YOUR ASSIGNMENT. The reply should hold only the lines from the one with "Новости Казани" to the one with "Prix littéraire Jacaranda 2026", both ends kept, exactly as they appear below, without any pictures.

SUPPLIED MATERIAL.
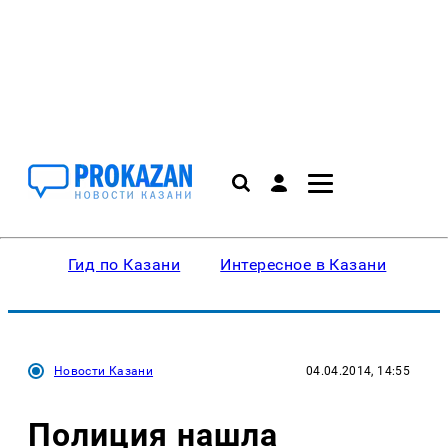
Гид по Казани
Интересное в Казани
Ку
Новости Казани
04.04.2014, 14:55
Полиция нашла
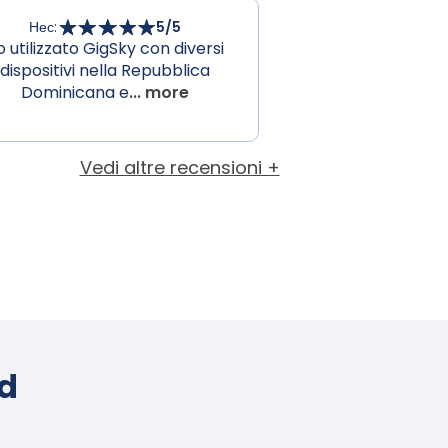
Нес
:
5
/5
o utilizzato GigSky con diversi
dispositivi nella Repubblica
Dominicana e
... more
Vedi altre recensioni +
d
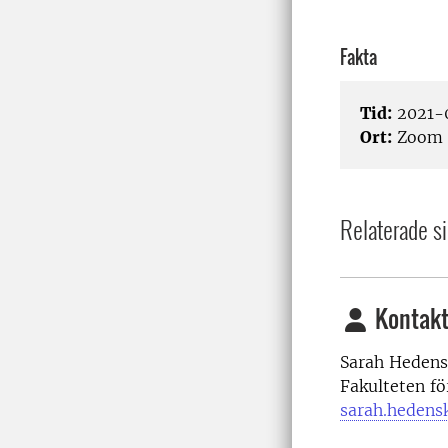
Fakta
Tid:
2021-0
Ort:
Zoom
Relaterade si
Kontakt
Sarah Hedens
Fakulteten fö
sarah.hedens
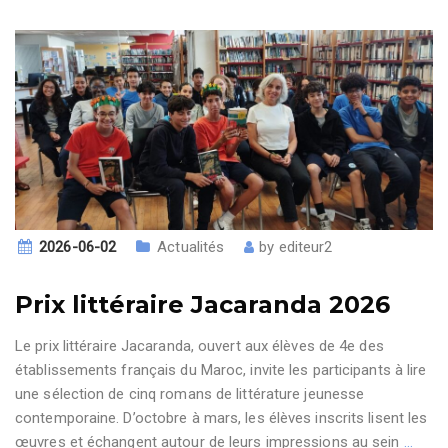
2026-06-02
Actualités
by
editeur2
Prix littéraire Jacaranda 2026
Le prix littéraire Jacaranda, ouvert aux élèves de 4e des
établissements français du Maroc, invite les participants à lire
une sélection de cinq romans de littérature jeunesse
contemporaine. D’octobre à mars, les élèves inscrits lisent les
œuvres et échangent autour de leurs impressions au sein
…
* * *
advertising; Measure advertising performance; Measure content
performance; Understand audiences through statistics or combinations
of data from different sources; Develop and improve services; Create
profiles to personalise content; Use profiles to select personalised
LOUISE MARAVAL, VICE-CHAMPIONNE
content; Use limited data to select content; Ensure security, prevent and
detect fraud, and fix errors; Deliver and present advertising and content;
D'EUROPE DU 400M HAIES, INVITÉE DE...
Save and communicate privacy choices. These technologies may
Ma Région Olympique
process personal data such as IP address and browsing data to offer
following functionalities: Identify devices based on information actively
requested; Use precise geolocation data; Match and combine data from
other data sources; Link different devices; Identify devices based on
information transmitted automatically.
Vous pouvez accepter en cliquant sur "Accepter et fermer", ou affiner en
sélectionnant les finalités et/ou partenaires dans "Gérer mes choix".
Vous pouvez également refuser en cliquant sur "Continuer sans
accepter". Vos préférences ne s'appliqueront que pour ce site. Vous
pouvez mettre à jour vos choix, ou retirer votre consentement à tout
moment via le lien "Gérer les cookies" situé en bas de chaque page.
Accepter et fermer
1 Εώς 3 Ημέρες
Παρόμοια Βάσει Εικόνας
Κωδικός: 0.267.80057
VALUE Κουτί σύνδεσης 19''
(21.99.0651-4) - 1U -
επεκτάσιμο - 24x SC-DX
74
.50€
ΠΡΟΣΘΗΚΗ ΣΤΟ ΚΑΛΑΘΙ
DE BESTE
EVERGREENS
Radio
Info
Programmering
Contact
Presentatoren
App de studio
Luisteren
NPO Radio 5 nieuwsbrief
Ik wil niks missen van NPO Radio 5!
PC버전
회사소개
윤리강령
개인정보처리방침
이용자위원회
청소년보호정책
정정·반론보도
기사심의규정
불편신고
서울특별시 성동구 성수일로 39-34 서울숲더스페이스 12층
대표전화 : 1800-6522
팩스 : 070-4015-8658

ANSWER.
Новости Казани
04.04.2014, 14:55
Полиция нашла
Нес
:
5
/5
o utilizzato GigSky con diversi
dispositivi nella Repubblica
Dominicana e
... more
Vedi altre recensioni +
d
Fakta
Tid:
2021-0
Ort:
Zoom
Relaterade si
Kontakt
Sarah Hedens
Fakulteten fö
sarah.hedens
2026-06-02
Actualités
by
editeur2
Prix littéraire Jacaranda 2026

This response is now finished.